The Anti-Corruption Commission (ACC, দুর্নীতি দমন কমিশন) is the principal independent agency of Bangladesh charged with preventing and combating corruption. It was constituted under the Anti-Corruption Commission Act, 2004 (Act No. 5 of 2004), which came into force on 9 May 2004, replacing the ineffective Bureau of Anti-Corruption (BAC) that had functioned under the Prime Minister's Office and was widely criticised as a politically captured instrument. The ACC formally began operations on 21 November 2004. Its creation responded to mounting domestic and donor pressure, particularly after Bangladesh was ranked among the most corrupt nations in successive Transparency International Corruption Perceptions Index reports around 2001–2005. The Commission is designed to be a statutory rather than a constitutional body, deriving its independence from the security of tenure granted to its Commissioners.
The ACC is structured as a three-member body — a Chairman and two Commissioners — appointed by the President on the recommendation of a Selection Committee that includes judges of the Appellate and High Court Divisions, the Comptroller and Auditor General, and the Chairman of the Public Service Commission. Commissioners hold office for a five-year term and can be removed only on grounds and by the procedure applicable to a Supreme Court judge, insulating them from executive caprice. Under the 2004 Act and the schedule of offences it incorporates from the Prevention of Corruption Act, 1947 and the Penal Code, 1860, the ACC possesses powers to investigate, inquire, seize assets, summon witnesses, and file cases in special Anti-Corruption Tribunals. It also exercises preventive functions — scrutinising the wealth statements of public servants and recommending administrative reforms.
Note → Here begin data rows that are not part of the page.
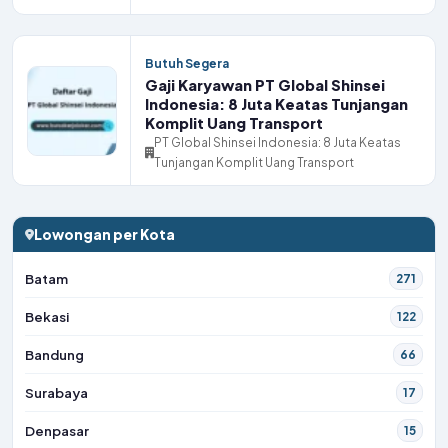
Butuh Segera
Gaji Karyawan PT Global Shinsei
Indonesia: 8 Juta Keatas Tunjangan
Komplit Uang Transport
PT Global Shinsei Indonesia: 8 Juta Keatas
Tunjangan Komplit Uang Transport
Lowongan per Kota
Batam
271
Bekasi
122
Bandung
66
Surabaya
17
Denpasar
15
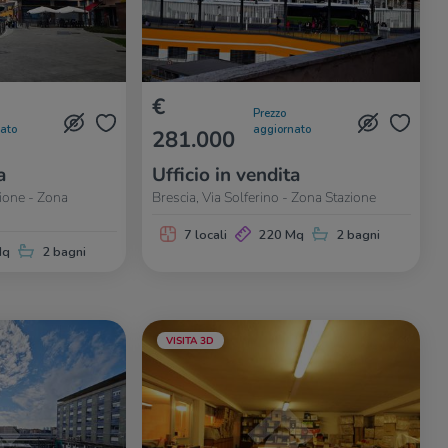
€
Prezzo
nato
aggiornato
281.000
a
Ufficio in vendita
zione - Zona
Brescia, Via Solferino - Zona Stazione
7 locali
220 Mq
2 bagni
Mq
2 bagni
VISITA 3D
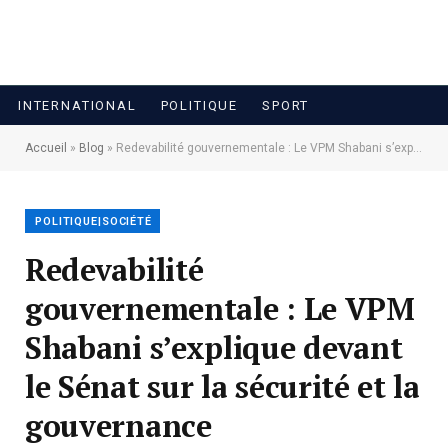
INTERNATIONAL
POLITIQUE
SPORT
Accueil
»
Blog
»
Redevabilité gouvernementale : Le VPM Shabani s’explique devant le Sénat sur la sécurité et la gouvernance
POLITIQUE|SOCIÉTÉ
Redevabilité
gouvernementale : Le VPM
Shabani s’explique devant
le Sénat sur la sécurité et la
gouvernance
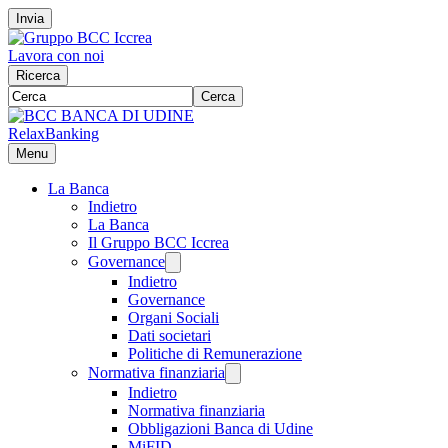
Invia
Lavora con noi
Ricerca
Cerca
RelaxBanking
Menu
La Banca
Indietro
La Banca
Il Gruppo BCC Iccrea
Governance
Indietro
Governance
Organi Sociali
Dati societari
Politiche di Remunerazione
Normativa finanziaria
Indietro
Normativa finanziaria
Obbligazioni Banca di Udine
MiFID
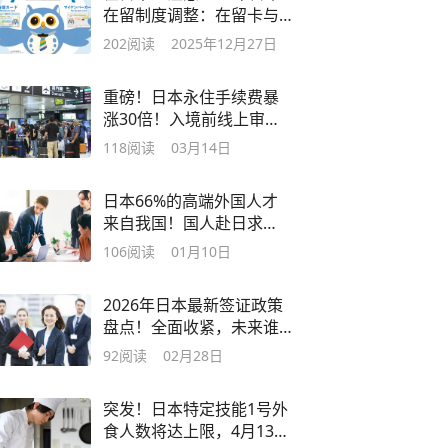
在留制度调整：在留卡与
个人编号卡合并了
202
阅读
2025年12月27日
重磅！日本永住手续费暴
涨30倍！入境前线上审查
趋严……
118
阅读
03月14日
日本66%的高端外国人才
来自我国！国人赴日求
职，优势到底在哪？
106
阅读
01月10日
2026年日本最新签证政策
盘点！全面收紧，未来谁
能留下？
92
阅读
02月28日
突发！日本特定技能1号外
食人数将达上限，4月13日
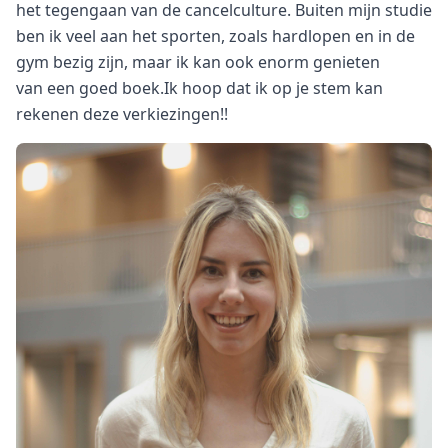
het tegengaan van de cancelculture. Buiten mijn studie
ben ik veel aan het sporten, zoals hardlopen en in de
gym bezig zijn, maar ik kan ook enorm genieten
van een goed boek.Ik hoop dat ik op je stem kan
rekenen deze verkiezingen!!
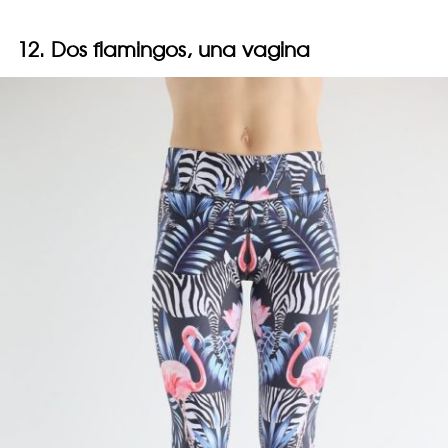
12. Dos flamingos, una vagina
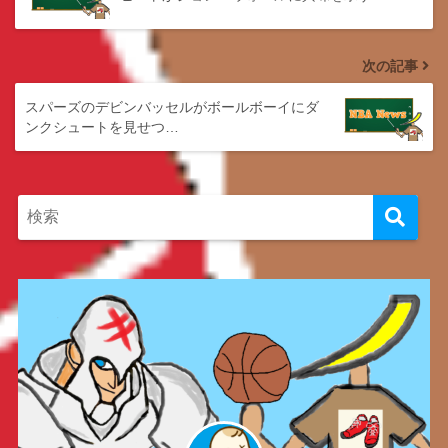
次の記事
スパーズのデビンバッセルがボールボーイにダ
ンクシュートを見せつ…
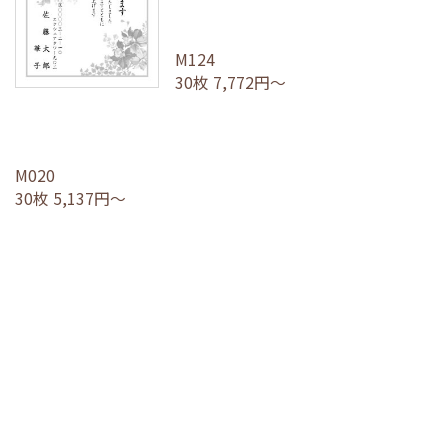
M124
30枚 7,772円～
M020
30枚 5,137円～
The Commission has prosecuted high-profile figures across the political spectrum, including cases against former prime ministers and senior bureaucrats, especially during the 2007–2008 Caretaker Government's anti-corruption drive. Its independence has been periodically contested: the Anti-Corruption Commission (Amendment) Act, 2013 introduced a requirement of government sanction before filing cases against public servants under Section 32A, a provision struck down by the High Court Division as ultra vires before being contested in the Appellate Division. Critics, including Transparency International Bangladesh (TIB), allege selective enforcement and executive influence. As of 2026 the ACC continues to function as the lead anti-graft authority, though debates over its autonomy, conviction rates, and the adequacy of its enforcement against politically connected accused remain live in public discourse.
For the BCS examination, the ACC is a recurring topic in the Bangladesh Affairs paper and in compulsory governance/constitutional-bodies sections. Candidates should master the founding statute (Act No. 5 of 2004), the date of operation (2004), its three-member composition, the five-judge-equivalent removal protection, and its distinction from the predecessor Bureau of Anti-Corruption. Typical question angles ask for the year of establishment, the appointing authority, the number of Commissioners, the Act under which it operates, and comparisons with constitutional bodies such as the Election Commission. Analytical questions probe its independence and the controversy surrounding the 2013 amendment, making precise statutory citation essential for full marks.
Example
In 2007, during Bangladesh's military-backed caretaker government, the Anti-Corruption Commission filed graft cases against former premiers Sheikh Hasina and Khaleda Zia as part of a sweeping anti-corruption campaign.
Frequently asked questions
The ACC was established under the Anti-Corruption Commission Act, 2004 (Act No. 5 of 2004), which came into force on 9 May 2004. It replaced the earlier Bureau of Anti-Corruption, and the Commission began operations on 21 November 2004.